Last Edited by on Jul 21, 2010 11:45 AM
Expat
16 posts
Feb 27, 2011
7:42 AM
The first time I saw Rags, Mom was taking me to the downtown library. I caught just a glimpse of him and thought, "Whoa--that's the oldest hippy I've ever seen!"

Several years later, I worked at the ElBee shoe store on 3rd and would see him fairly often, and learned he wasn't a hippy. :)

One day I was walking up to the Rainbow Gallery after work and got caught in a cloudburst. Rags was sheltering in a doorway, quietly laughing at soggy me.
Perry401
24 posts
Feb 28, 2011
7:54 AM
I saw Rags fairly often in the downtown area. I never spoke with him more than to say "hello". I hope people won't get me wrong when I say this, but towards the end of his life, he did sometimes smell. That's not too surprising considering that he probably didn't have a way to bath much of the time. I do remember that he occationally would spend long times in one of the restrooms at the library, and I was told by one of the librarians that he used the restroom to take sponge baths. I also remember that later, the library started cracking down on the homeless -- their security would hastle those who appeared to be homeless, telling them they couldn't loiter. If the person sat holding a newspaper, magazine, or book, the security man would make them read a few lines -- throwing them out if they couldn't read.

The odor I remember that Rags had was more like that of an elderly relative who had a bad bladder and kidney infection. Perhaps he had a similar infection during his last days.

There was another homeless(?) lady who used to hang around Cooper park (library park) in the mid 1980's. One year a co-worker got her some coupons for food from Wendy's and tried to give them to her on Christmas Eve. When he tried to give them to her, she was insulted that someone would assume she needed help. She insisted she was fine and that she choose to live the lifestyle that she lived. I think Rags had the same acceptance of his circumstances -- whatever caused them -- he was fine with his life and with the exception of finding places to stay warm and accepting a little money now and then for food or coffee, he had few other demands on society.
AllenN71
161 posts
Feb 28, 2011
10:53 AM
One thing about Rag's story is that back in the day, homeless folks like him were rare enough that common folk such as us could spare some time or fundage for them. I don't know about Dayton, but here in the DC area we've been hip-deep in homeless since I got here in 1973.

It's sort of like in the poem "On Golden Grove", when the little girl Margaret is crying because all the pretty leaves are turning brown and falling off the trees. The adult narrator says: "Margaret, are you grieving/over golden grove unleaving?/Leaves, like the things of man, you,/with your fresh thoughts care for, can you?"
"Ah, but as the heart grows older/it will come to such sights colder,/by and by, nor spare a sigh/tho' worlds of wanwood leafmeal lie"

Sort of like Rags yesteryear and what one sees today. But folks shouldn't be so smug, for as the narrator warns Margaret:
"It is the blight that Man was born for.
It is Margaret you mourn for."

Indeed.
pie8me
99 posts
Mar 01, 2011
10:39 AM
Did a little digging, DDN article:

3:10 PM Thursday, October 7, 2010

“That Rags was quite the charac-ter,” said Bernice Law, a North Dayton woman I was having a conversation with recently. “He is the only recluse I ever met in the Miami Valley who became famous and didn’t like it one bit.”

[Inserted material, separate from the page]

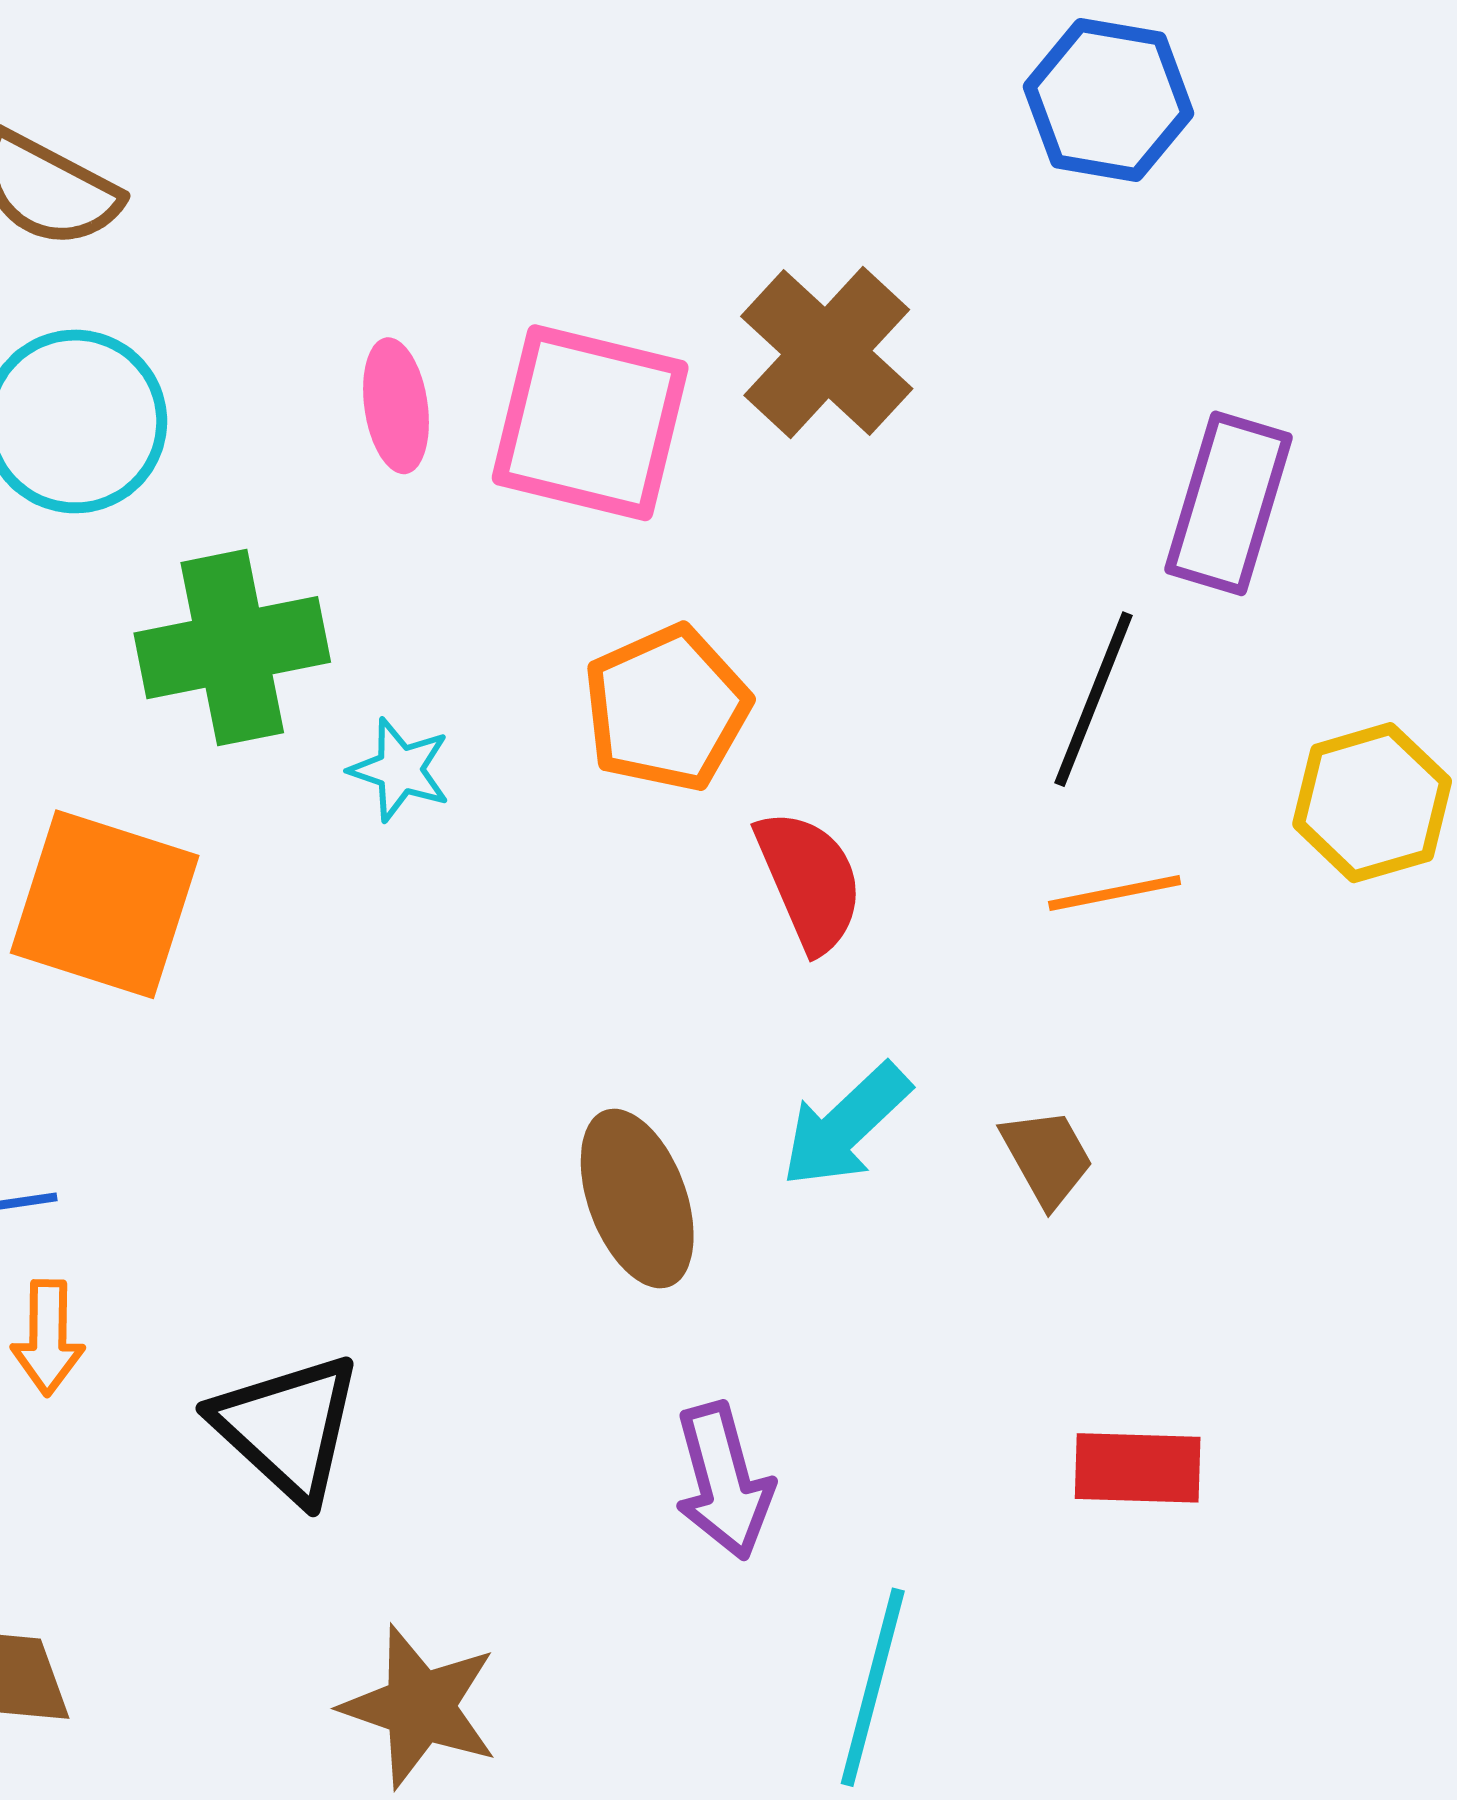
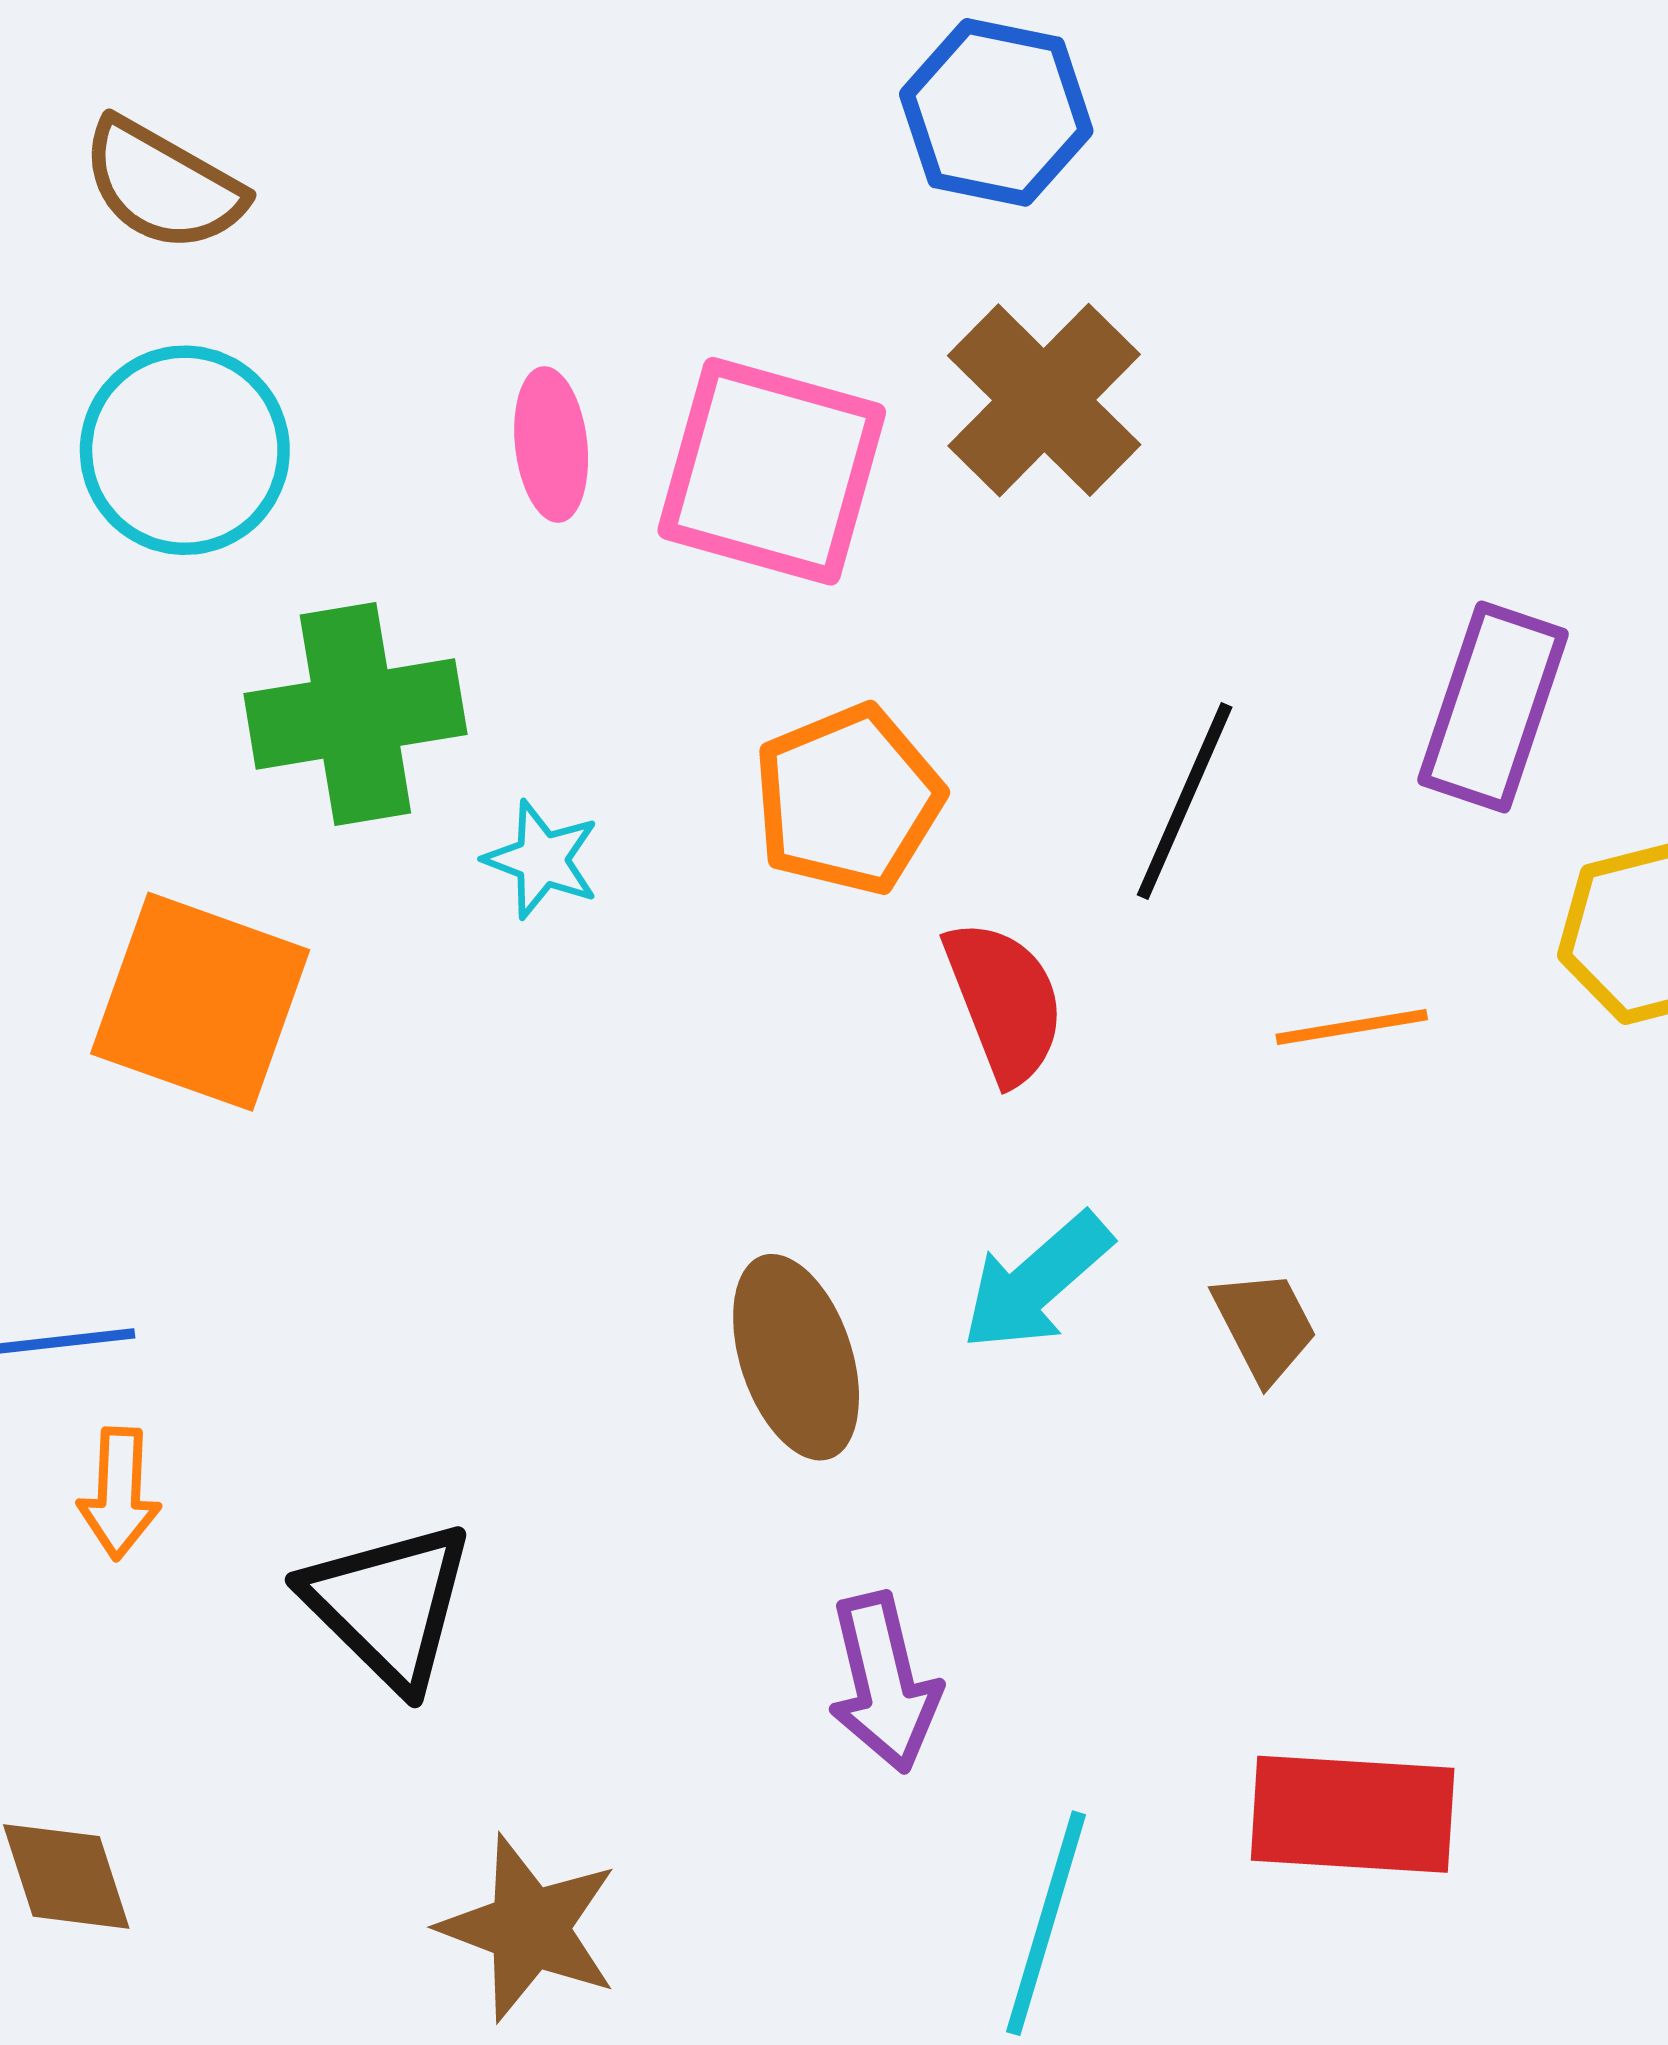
blue hexagon: (1108, 100) -> (996, 112), moved
purple rectangle: (1229, 503) -> (1493, 707), moved
black line: (1094, 699) -> (1185, 801), moved
red rectangle: (1138, 1468) -> (1353, 1814), moved, size x1.4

It’s an unusual story and Law pointed out that this year marks the 30th anniversary of the mystery man’s death.

The day he died hardly anyone in the Dayton area actually knew his real name.

He was a reluctant folk character of sorts. Few will argue that he was one of the most visible, yet mysterious street characters of our generation.

Rags lived in Dayton for approximately 10 years, and he collapsed, fell to the sidewalk outside an East Third Street restaurant downtown on May 5, 1980, and died the same day in a local hospital.

Sandy Kimmey, who then was a waitress downtown, called the ambulance. I checked some stories in our archives and found Sandy’s words: “Rags was poor and ragged. But there is no sin in that. Don’t say anything bad about the poor soul. He was a human being, you know.”

For years there were humorous stories and rumors about the man who had deep soulful eyes framed by scraggly unkempt hair. He always wore the same clothes and pieces of soiled cloth ripped into rags were wrapped around his feet. Even in the depths of winter.

One rumor, never confirmed, but passed around a lot, was that one day a Cincinnati policeman brought him to Dayton in a police cruiser and dropped him off.

He did not talk much about himself. I approached him one day as he sat on a bench outside the public library downtown. Our eyes met, and there was a long period of eye contact without conversation.

Finally I broke the ice. “They say all kinds of things about you. People are genuinely interested in you. They want to know about you.”

His only response was, “No one needs to know of me.”

From time to time, some folks reported that he did speak of sports teams, the Reds, and said he was glib and discussed politics and the environment. He spent many hours in the library reading.

Rags slept in doorways, in alleys, under bridges, but never in homeless shelters. On the night of the big blizzard of ’78, a clerk at the Reid Hotel, a low-price place on East Fifth Street that now is gone, said Rags paid for a room there with a new $20 bill. The clerk said, “Some nice lady would meet him and give him handouts from time to time.”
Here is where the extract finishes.